**WHAT NEEDS TO BE DONE:** Transcribe the listing exactly; drop the images.

**SUPPLIED RECORDS:**
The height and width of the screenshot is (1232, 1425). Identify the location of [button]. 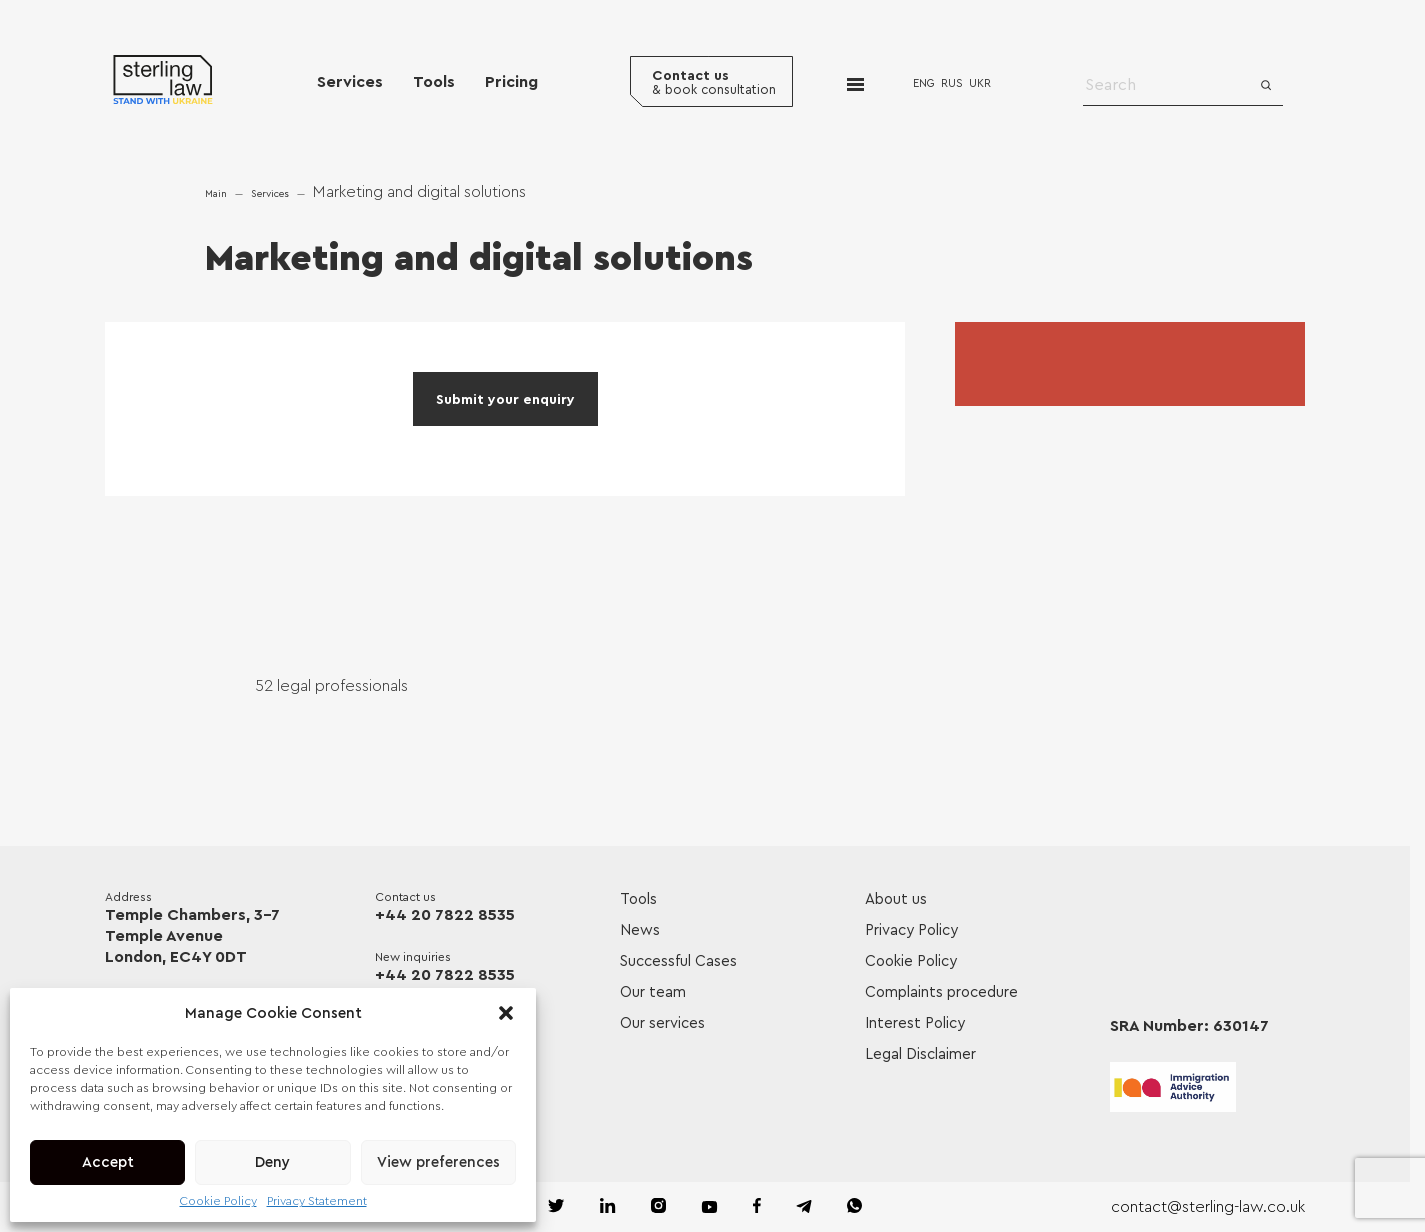
(506, 1013).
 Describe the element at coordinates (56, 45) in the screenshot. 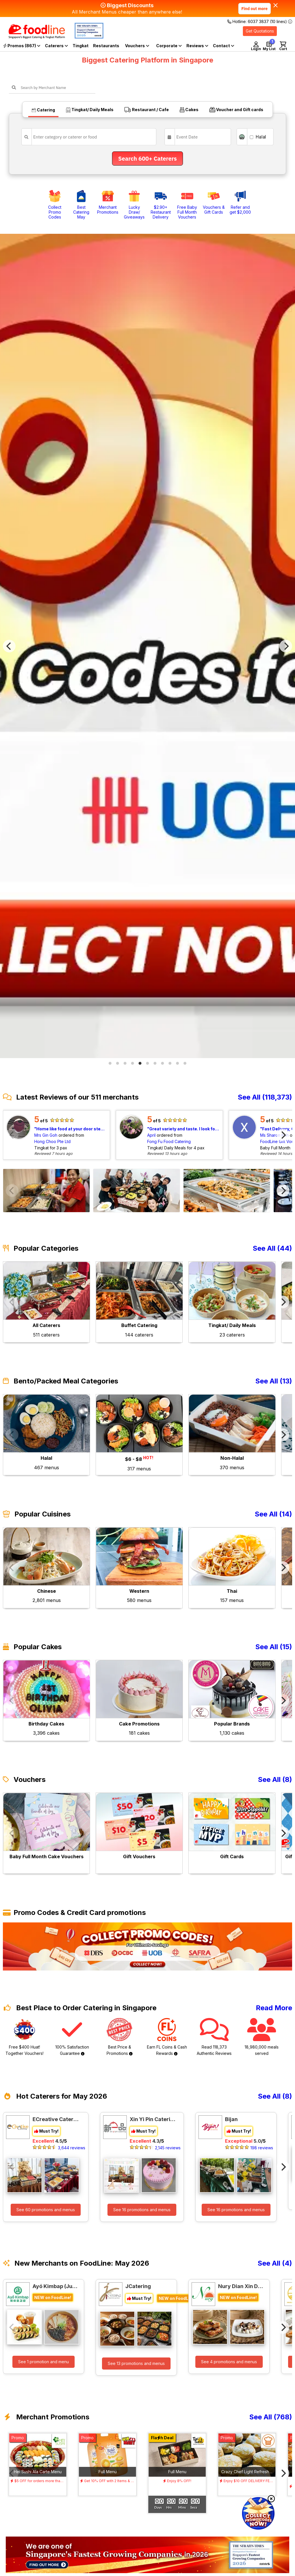

I see `Caterers` at that location.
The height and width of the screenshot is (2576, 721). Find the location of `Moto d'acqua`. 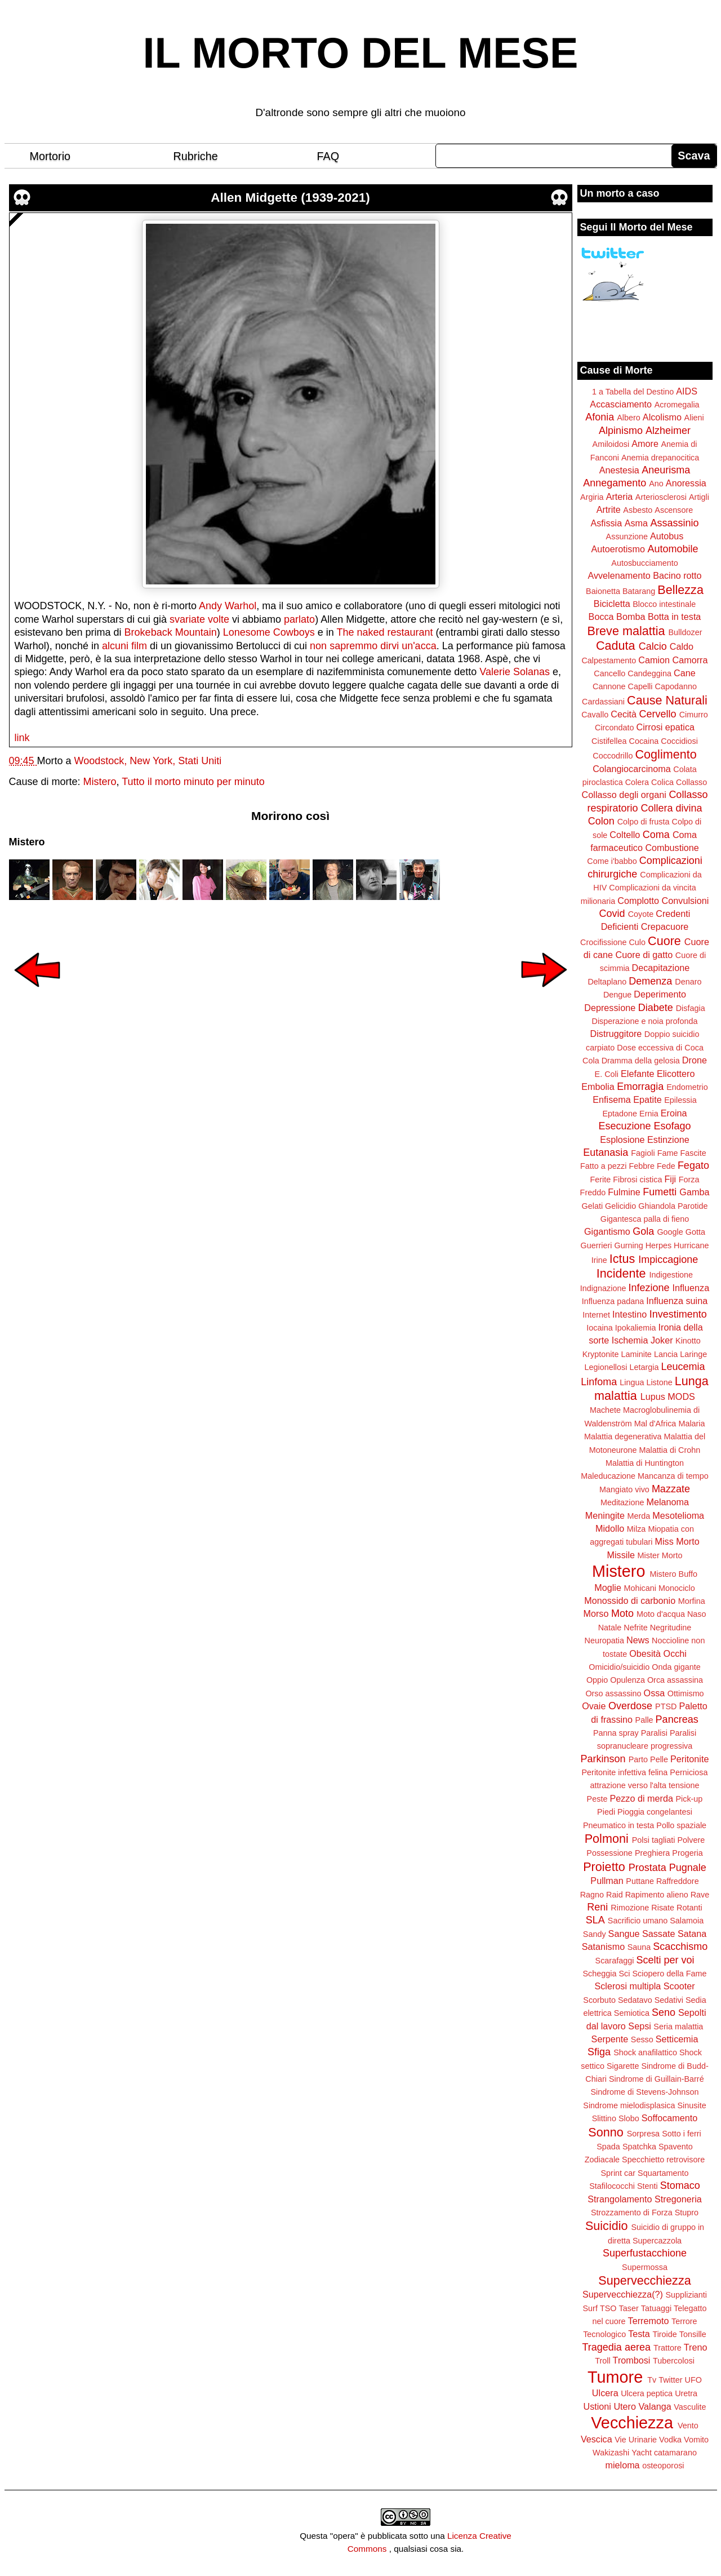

**THE COMPLETED TASK:**
The height and width of the screenshot is (1232, 1425). Identify the location of [button]. 
(506, 1013).
 Describe the element at coordinates (56, 45) in the screenshot. 

I see `Caterers` at that location.
The height and width of the screenshot is (2576, 721). Find the location of `Moto d'acqua`. 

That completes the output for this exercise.